趙軻扛著那人進來,將人平放在煉藥房裡的一張僅容一個人睡下的小床榻上。司徒九月上前一看,那人竟然還有知覺,只是不能動彈,對著她微微一笑。

司徒九月一愣。

她一生見過許多張嘴臉,做大夫的時候看過的感激、惶恐和做毒醫時遇到的厭惡、憎恨。無論是哪一張臉,得救還是被毀滅,都不會如此平靜。人們在面對與自己有關的,極其重要的事情上面,怎麼都不能泰然處之。
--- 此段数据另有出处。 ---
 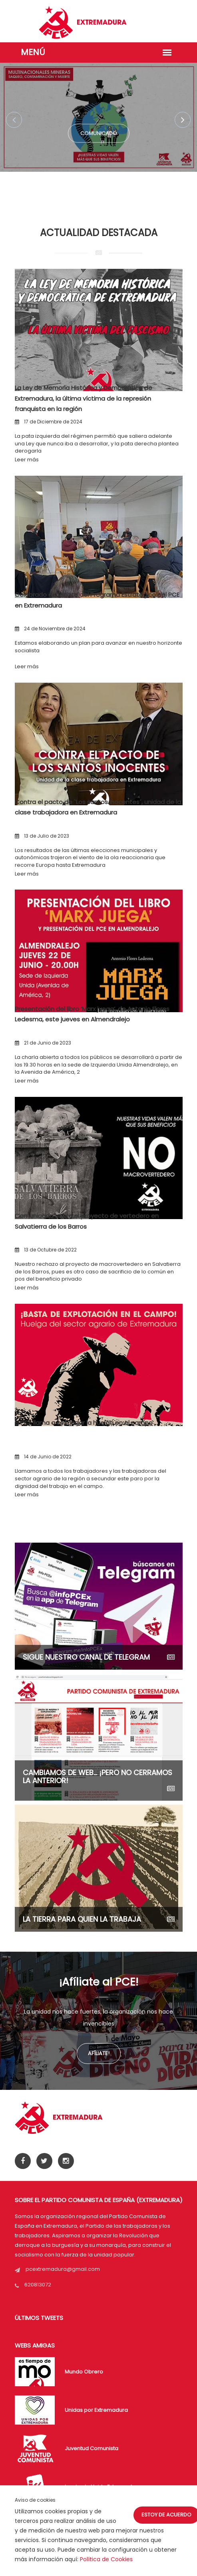 I want to click on Comunicado, so click(x=98, y=135).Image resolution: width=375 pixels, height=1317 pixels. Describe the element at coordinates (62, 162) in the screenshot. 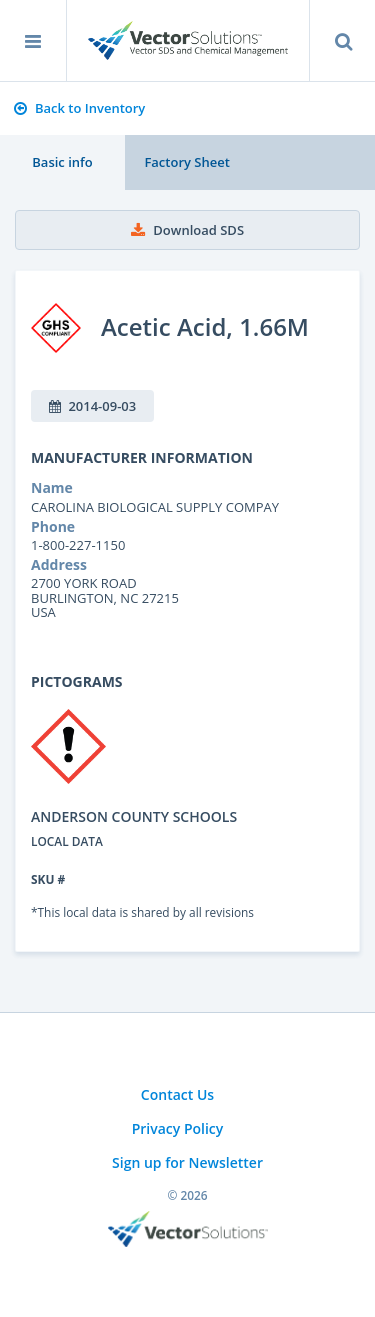

I see `Basic info [tab]` at that location.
但這人竟然還能對她微笑,平靜的、從容的,甚至稱得上是和煦的微笑。讓人想起三月的陽光,珍貴而美好。

「他是什麼人?」司徒九月問。

「不知道,大人讓去查查這人的底細,」趙軻也不瞞司徒九月,「是在永寧公主的私牢裡發現的人。」

「永寧公主?」司徒九月挑眉,「又是她?姬蘅這是給姜梨幫忙去了吧。」

趙軻撓了撓頭,笑得尷尬,主子的事,他能說什麼呢?微笑就好了。

司徒九月伸手掀開這人的衣裳,他的衣裳都和皮肉幾乎要連在一起,掀起來的時候,發出分離的聲音。

床上的人身子一顫,似乎是極痛,然而還是忍住了。

趙軻倒吸一口涼氣。

這人的渾身上下,全是疤痕,沒有一塊完好的地方。大約永寧公主能把所有用得上的刑罰都用在他身上了。